CATL desarrolla batería litio-aire de 12.000 Wh/kg

El gigante chino de baterías CATL ha anunciado oficialmente el desarrollo de una tecnología que podría cambiar para siempre el panorama del vehículo eléctrico: una batería de litio-aire con una densidad energética de 12.000 Wh/kg. Esta cifra supone un salto cuántico respecto a las actuales baterías de iones de litio, que rondan los 300-400 Wh/kg en los mejores casos.
La revolución de la densidad energética: 30 veces más autonomía
Para poner esta cifra en perspectiva, las actuales baterías Blade Battery de BYD ofrecen unos 180 Wh/kg, mientras que las más avanzadas de Tesla alcanzan los 300 Wh/kg. La nueva tecnología de CATL prometería una densidad energética 30-40 veces superior.
Esto significa que un coche eléctrico actual con 500 km de autonomía podría alcanzar teóricamente los 15.000 kilómetros con una sola carga. Un BYD Han EV, por ejemplo, que actualmente ofrece 521 km WLTP, podría superar los 12.000 km de autonomía con esta tecnología.
La clave está en el oxígeno del aire como cátodo activo, eliminando la necesidad de materiales pesados como el cobalto o el níquel en grandes cantidades. Esto no solo aumenta la densidad energética, sino que también reduce significativamente el peso y el coste de las baterías.
Desafíos técnicos: del laboratorio a la producción en serie
Sin embargo, las baterías de litio-aire enfrentan desafíos técnicos monumentales que CATL afirma haber comenzado a resolver. El principal problema ha sido históricamente la degradación del electrodo de litio y la formación de subproductos que reducen la eficiencia.
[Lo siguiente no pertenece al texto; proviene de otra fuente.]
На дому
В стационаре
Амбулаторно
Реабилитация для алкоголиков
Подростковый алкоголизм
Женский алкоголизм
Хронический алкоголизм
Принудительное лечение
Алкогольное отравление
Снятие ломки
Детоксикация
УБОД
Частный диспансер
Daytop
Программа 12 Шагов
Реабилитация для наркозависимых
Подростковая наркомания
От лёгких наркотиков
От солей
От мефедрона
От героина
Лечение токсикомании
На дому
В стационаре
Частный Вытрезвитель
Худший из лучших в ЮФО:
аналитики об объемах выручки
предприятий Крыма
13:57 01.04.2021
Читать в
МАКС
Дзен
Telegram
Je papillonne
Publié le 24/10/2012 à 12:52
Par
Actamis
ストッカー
CATL ha desarrollado un nuevo electrolito sólido que protege el ánodo de litio y mejora la estabilidad del ciclo de carga-descarga. Según sus datos preliminares, han logrado mantener el 80% de la capacidad original después de 1.000 ciclos de carga.
La empresa china también ha solucionado parcialmente el problema de la recarga, tradicionalmente lenta en este tipo de baterías. Su prototipo puede recargarse del 10% al 80% en aproximadamente 45 minutos, aunque aún lejos de los tiempos de las actuales baterías LFP.
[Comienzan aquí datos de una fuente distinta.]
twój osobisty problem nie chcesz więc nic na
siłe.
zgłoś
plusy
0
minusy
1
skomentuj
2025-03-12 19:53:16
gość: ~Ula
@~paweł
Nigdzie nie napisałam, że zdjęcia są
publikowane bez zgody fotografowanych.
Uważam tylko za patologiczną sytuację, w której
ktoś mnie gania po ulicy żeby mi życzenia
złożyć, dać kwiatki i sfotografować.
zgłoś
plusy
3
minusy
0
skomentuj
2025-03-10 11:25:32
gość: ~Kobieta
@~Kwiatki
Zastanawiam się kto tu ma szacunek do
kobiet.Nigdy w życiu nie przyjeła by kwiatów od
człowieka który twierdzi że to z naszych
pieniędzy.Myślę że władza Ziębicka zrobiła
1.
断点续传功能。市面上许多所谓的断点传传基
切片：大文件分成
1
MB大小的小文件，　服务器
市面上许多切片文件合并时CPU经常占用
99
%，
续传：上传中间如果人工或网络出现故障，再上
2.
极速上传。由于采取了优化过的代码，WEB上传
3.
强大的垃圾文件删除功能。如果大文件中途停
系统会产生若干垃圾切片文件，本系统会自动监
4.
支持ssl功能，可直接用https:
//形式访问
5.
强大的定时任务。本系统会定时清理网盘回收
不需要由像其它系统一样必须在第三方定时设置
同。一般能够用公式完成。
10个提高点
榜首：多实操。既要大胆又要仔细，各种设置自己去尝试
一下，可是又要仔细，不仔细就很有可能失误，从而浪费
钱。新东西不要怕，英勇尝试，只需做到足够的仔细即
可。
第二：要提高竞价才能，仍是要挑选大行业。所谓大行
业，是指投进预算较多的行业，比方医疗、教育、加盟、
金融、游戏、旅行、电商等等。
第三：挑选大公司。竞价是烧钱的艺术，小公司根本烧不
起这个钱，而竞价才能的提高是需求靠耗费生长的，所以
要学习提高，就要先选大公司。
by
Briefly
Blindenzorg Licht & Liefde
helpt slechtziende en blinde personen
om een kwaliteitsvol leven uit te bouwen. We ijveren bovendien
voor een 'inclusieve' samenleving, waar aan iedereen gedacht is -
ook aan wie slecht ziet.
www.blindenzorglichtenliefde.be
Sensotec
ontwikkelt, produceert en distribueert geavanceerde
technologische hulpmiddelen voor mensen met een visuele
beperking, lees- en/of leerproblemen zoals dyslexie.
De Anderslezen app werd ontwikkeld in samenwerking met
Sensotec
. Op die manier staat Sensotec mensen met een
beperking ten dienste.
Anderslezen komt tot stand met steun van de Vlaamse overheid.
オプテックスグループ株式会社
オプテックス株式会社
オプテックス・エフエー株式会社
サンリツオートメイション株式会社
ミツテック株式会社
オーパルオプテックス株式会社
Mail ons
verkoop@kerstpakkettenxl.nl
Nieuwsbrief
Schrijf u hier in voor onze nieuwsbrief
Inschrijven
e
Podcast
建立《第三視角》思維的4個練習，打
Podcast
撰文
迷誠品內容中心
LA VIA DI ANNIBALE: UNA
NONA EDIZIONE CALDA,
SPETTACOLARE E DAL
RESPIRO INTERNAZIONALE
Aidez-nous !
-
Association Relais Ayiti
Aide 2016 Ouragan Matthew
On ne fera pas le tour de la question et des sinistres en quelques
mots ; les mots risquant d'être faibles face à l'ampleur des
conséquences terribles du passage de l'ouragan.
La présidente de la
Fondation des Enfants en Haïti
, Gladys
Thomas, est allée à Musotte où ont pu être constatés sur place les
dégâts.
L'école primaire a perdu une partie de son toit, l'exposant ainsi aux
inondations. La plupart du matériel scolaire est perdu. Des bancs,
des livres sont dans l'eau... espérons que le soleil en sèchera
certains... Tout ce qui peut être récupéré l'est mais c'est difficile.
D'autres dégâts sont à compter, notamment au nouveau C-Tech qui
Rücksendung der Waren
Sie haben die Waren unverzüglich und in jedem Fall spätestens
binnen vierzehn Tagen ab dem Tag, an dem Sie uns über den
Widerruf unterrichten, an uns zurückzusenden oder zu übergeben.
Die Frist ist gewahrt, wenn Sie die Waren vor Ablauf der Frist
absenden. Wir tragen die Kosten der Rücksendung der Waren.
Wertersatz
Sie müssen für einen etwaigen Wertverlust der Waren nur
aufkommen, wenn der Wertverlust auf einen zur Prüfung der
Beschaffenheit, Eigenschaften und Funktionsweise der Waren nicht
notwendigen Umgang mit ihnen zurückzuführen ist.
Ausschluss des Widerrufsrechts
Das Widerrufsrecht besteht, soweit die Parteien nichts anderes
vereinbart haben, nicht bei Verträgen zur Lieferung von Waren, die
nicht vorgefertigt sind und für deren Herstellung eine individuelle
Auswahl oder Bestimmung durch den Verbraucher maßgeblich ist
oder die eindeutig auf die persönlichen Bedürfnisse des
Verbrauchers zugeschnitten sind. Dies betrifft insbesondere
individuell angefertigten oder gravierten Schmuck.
Impacto en el mercado europeo y la industria automovilística
Esta tecnología podría redefinir completamente la competencia en el sector del vehículo eléctrico. BYD, principal cliente de CATL junto con Tesla, sería uno de los primeros beneficiados de esta revolución tecnológica.
Para el mercado europeo, donde la ansiedad por la autonomía sigue siendo una barrera importante para la adopción del coche eléctrico, esta tecnología eliminaría prácticamente todas las limitaciones actuales. Un viaje de Madrid a Berlín (2.300 km) sería posible sin recargar.
Sin embargo, CATL ha sido cauteloso con los plazos. La compañía estima que la tecnología no estará lista para producción comercial hasta 2030-2032, y inicialmente se limitará a aplicaciones específicas como aviación y transporte de larga distancia.
Cronología y disponibilidad: ¿cuándo llegará a España?
CATL planea comenzar las pruebas piloto con fabricantes seleccionados en 2028. BYD, dada su estrecha relación con CATL, podría ser uno de los primeros en integrar esta tecnología en sus vehículos.
Para el mercado español, donde BYD ya está presente con modelos como el Atto 3 y el Dolphin, esta tecnología podría llegar hacia 2032-2034 en los primeros modelos comerciales.
El precio inicial será probablemente prohibitivo, estimándose que las primeras baterías costarán entre 3-5 veces más que las actuales LFP. Sin embargo, CATL confía en que la producción en masa reducirá los costes significativamente para 2035.
Esta revolución tecnológica no solo cambiará la autonomía de los coches eléctricos, sino que podría hacer viable la electrificación de sectores como la aviación comercial o el transporte marítimo. ¿Estamos ante el santo grial de las baterías o simplemente ante otra promesa tecnológica que tardará décadas en materializarse? El tiempo lo dirá, pero CATL ha demostrado históricamente su capacidad para cumplir sus promesas tecnológicas.